◆ **DESCRIPTION OF THE TASK**
Your task is to transcribe each record exactly and to omit every image.

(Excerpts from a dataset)
-=-=-=-=-

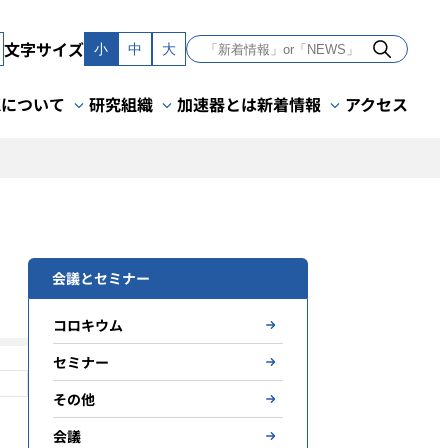
文字サイズ
小
中
大
Kについて
研究組織
加速器とは
新着情報
アクセス
会議とセミナー
コロキウム
セミナー
その他
会議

-=-=-=-=-

◆ **REPLY**
文字サイズ
小
中
大
Kについて
研究組織
加速器とは
新着情報
アクセス
会議とセミナー
コロキウム
セミナー
その他
会議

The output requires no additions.